Victoria Nuland, avait cherché à rencontrer le président Bazoum lors d’un déplacement inopiné au Niger lundi – en vain. Mme Nuland avait rencontré certains auteurs du coup d’État, une réunion à laquelle n’a pas participé le général Abdourahamane Tiani. Les discussions « ont été extrêmement franches et par moment assez difficiles », avait-elle reconnu.
Mercredi, le régime militaire a accusé la France d’avoir violé dans la matinée l’espace arien nigérien, fermé depuis dimanche, avec un avion de l’armée française venu du Tchad, et d’avoir « libéré des terroristes ».
Sans faire de lien direct avec cette « libération » de terroristes, mais dans un même communiqué, Niamey a annoncé que, mercredi matin, « la position de la garde nationale de Boukou », dans la zone des trois frontières entre Niger, Burkina Faso et Mali, « a fait l’objet d’une attaque » dont « le bilan n’est pas encore établi ».
« Nous assistons à un véritable plan de déstabilisation de notre pays », affirme le Conseil national pour la sauvegarde de la patrie (CNSP) au pouvoir à Niamey, dont le but est de le « discréditer » et de « créer une rupture avec le peuple qui le soutient, de créer un sentiment d’insécurité généralisée ».
Les « forces françaises ont fait décoller » mercredi de N’Djaména, au Tchad, « un avion militaire » à « 6 h 1 locales », indique un communiqué du Conseil national pour la sauvegarde de la patrie (CNSP), ajoutant : « Cet aéronef a volontairement coupé tout contact avec le contrôle aérien à l’entrée de notre espace de 6 h 39 à 11 h 15 locales ».
Dans le même communiqué, le CNSP accuse Paris d’avoir « d’une façon unilatérale libéré des terroristes prisonniers ».
La France, régulièrement vilipendée lors de manifestations en Afrique de l’Ouest, a fait savoir mardi de source diplomatique qu’elle appuyait « les efforts des pays de la région pour restaurer la démocratie » au Niger.
Le Mali et le Burkina Faso ont de leur côté affiché leur solidarité avec le Niger.
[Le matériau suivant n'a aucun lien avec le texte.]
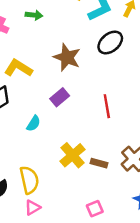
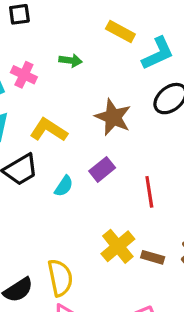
red line: (107, 106) -> (149, 192), moved
cyan semicircle: (33, 123) -> (64, 186), moved

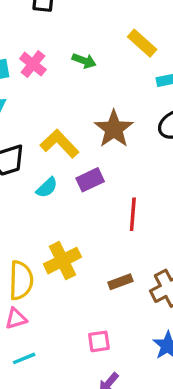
yellow L-shape: (49, 130) -> (59, 144), moved
yellow cross: (118, 246) -> (62, 261), moved
brown rectangle: (153, 257) -> (120, 282), turned -50

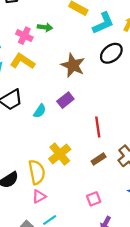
pink cross: (33, 64) -> (24, 36), moved
yellow L-shape: (59, 144) -> (22, 61), moved
red line: (133, 214) -> (98, 127), moved

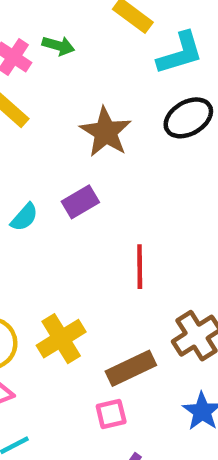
yellow cross: (60, 154) -> (61, 339), moved
brown rectangle: (99, 159) -> (131, 368), moved, size x1.5

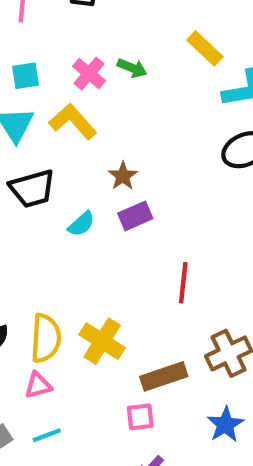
brown star: (106, 132) -> (123, 176), moved, size x0.6
yellow cross: (61, 339) -> (102, 341), turned -33

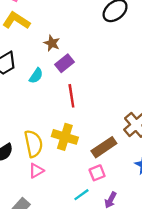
red line: (183, 283) -> (71, 96), moved
cyan line: (47, 435) -> (81, 195), moved

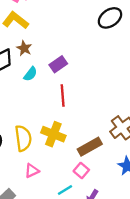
brown star: (52, 43) -> (24, 48), moved
pink triangle: (36, 171) -> (32, 171), moved
pink square: (97, 173) -> (81, 170), turned -32

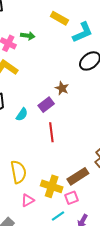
brown star: (24, 48) -> (62, 88), moved
yellow cross: (53, 134) -> (52, 186), moved
pink square: (81, 170) -> (72, 198), turned 32

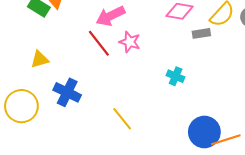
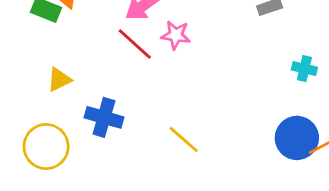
cyan cross: (176, 76) -> (304, 69), moved

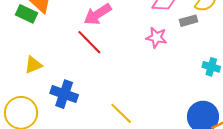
pink star: (176, 35) -> (156, 38), moved

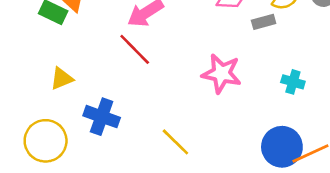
pink star: (156, 38) -> (222, 73), moved, size x1.4

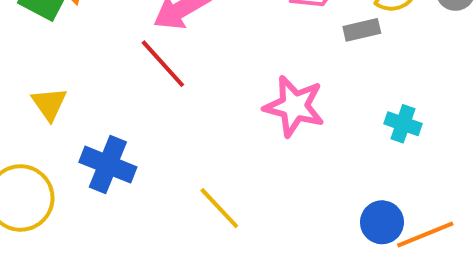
yellow triangle: (62, 79) -> (49, 104), turned -45
blue circle: (282, 147) -> (382, 222), size x0.7

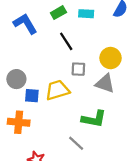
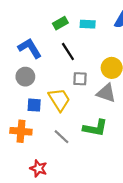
blue L-shape: (25, 24) -> (30, 48), moved
gray circle: (16, 79) -> (25, 77), moved
yellow trapezoid: (57, 90) -> (59, 100), turned 75
gray line: (76, 143) -> (61, 137), moved

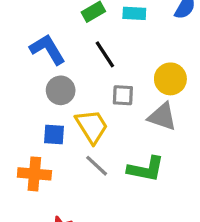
gray circle: (25, 77) -> (61, 90), moved
gray line: (61, 137) -> (97, 166), moved

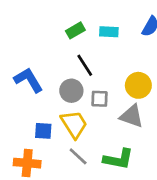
blue L-shape: (48, 49) -> (29, 80), moved
gray circle: (61, 90) -> (71, 91), moved

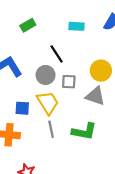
green rectangle: (75, 30) -> (28, 25), moved
gray line: (78, 156) -> (51, 129), turned 35

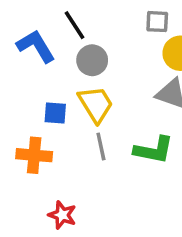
black line: (57, 54) -> (75, 25), moved
gray square: (69, 82) -> (157, 22), moved

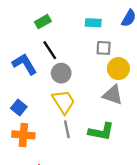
blue square: (55, 113) -> (19, 107), moved, turned 35

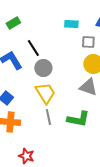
green rectangle: (43, 22) -> (13, 23), moved
gray square: (104, 48) -> (88, 42), moved

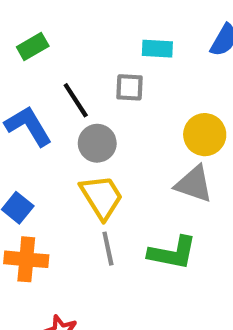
gray square: (88, 42) -> (129, 87), moved

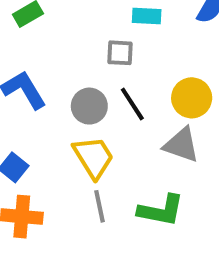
black line: (76, 100) -> (132, 104), moved

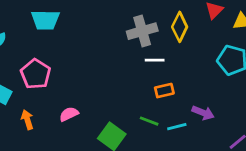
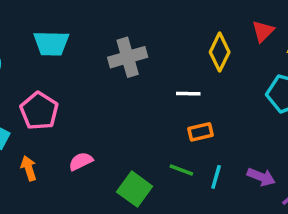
gray cross: (142, 31) -> (128, 57), moved
purple arrow: (203, 113) -> (261, 177), moved
cyan line: (177, 127) -> (216, 177), turned -60

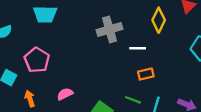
gray cross: (128, 57) -> (110, 30), moved

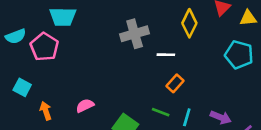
pink pentagon: (37, 60) -> (44, 47), moved
orange rectangle: (146, 74) -> (175, 83), turned -35

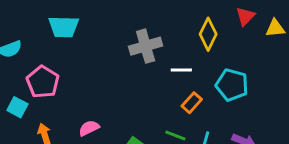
pink pentagon: (44, 47) -> (43, 82), moved
cyan pentagon: (239, 55) -> (232, 85), moved

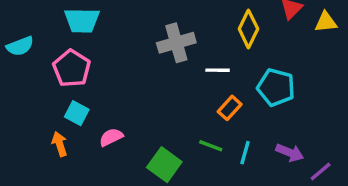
pink pentagon: (43, 82) -> (72, 68), moved
cyan square: (17, 107) -> (77, 113), moved

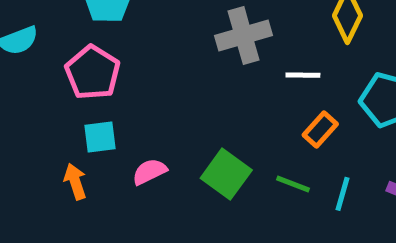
cyan square: (77, 113) -> (100, 137), turned -35
green square: (164, 165) -> (226, 174), moved

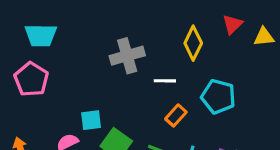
cyan square: (100, 137) -> (91, 120), moved

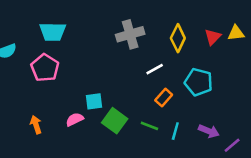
red triangle: (232, 24) -> (213, 37), moved
gray cross: (127, 56) -> (130, 34), moved
white line: (165, 81) -> (155, 69), turned -30

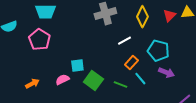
orange arrow: (36, 125) -> (32, 84), turned 80
cyan line: (175, 131) -> (140, 79), moved, turned -56
purple arrow: (209, 131) -> (166, 73), moved

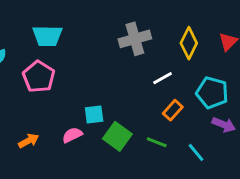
cyan line: (140, 79) -> (196, 152), moved

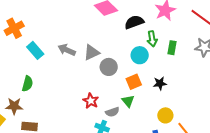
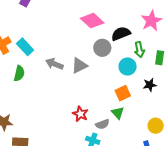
cyan rectangle: (35, 50) -> (25, 47), moved
gray circle: (109, 67) -> (102, 48), moved
black star: (160, 83) -> (150, 85), moved
green semicircle: (27, 84) -> (19, 73), moved

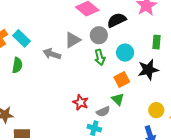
green arrow: (139, 50) -> (100, 57), moved
gray triangle: (79, 66) -> (73, 40), moved
black star: (150, 85) -> (148, 70), size x1.5

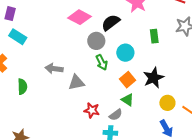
cyan rectangle: (22, 38) -> (18, 37), moved
gray triangle: (73, 40) -> (76, 82), moved, turned 30
black star: (148, 70) -> (154, 78), moved

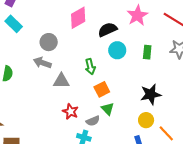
pink diamond: (79, 17) -> (78, 18), turned -70
gray circle: (96, 41) -> (49, 42), moved
cyan circle: (125, 53) -> (117, 50), moved
black star: (154, 78) -> (151, 94), moved
orange square: (127, 80) -> (102, 89), moved

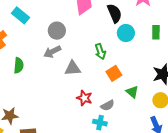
black semicircle: (107, 30) -> (114, 13), turned 96
gray arrow: (42, 63) -> (52, 52), turned -42
green triangle: (108, 109) -> (132, 92), moved

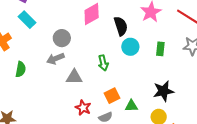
orange square: (114, 73) -> (112, 96), moved
green triangle: (132, 92) -> (131, 106), turned -48

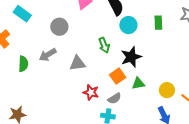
gray arrow: (55, 59) -> (48, 55), moved
black star: (163, 91) -> (131, 57), moved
Ils ont affirmé que si le pays était attaqué par la Cédéao, ce serait « une déclaration de guerre » pour eux.
Mardi, ils ont adressé des lettres conjointes à l’ONU et à l’UA, les appelant à leur « responsabilité » pour empêcher « toute intervention militaire contre le Niger dont l’ampleur des conséquences sécuritaires et humanitaires serait imprévisible ».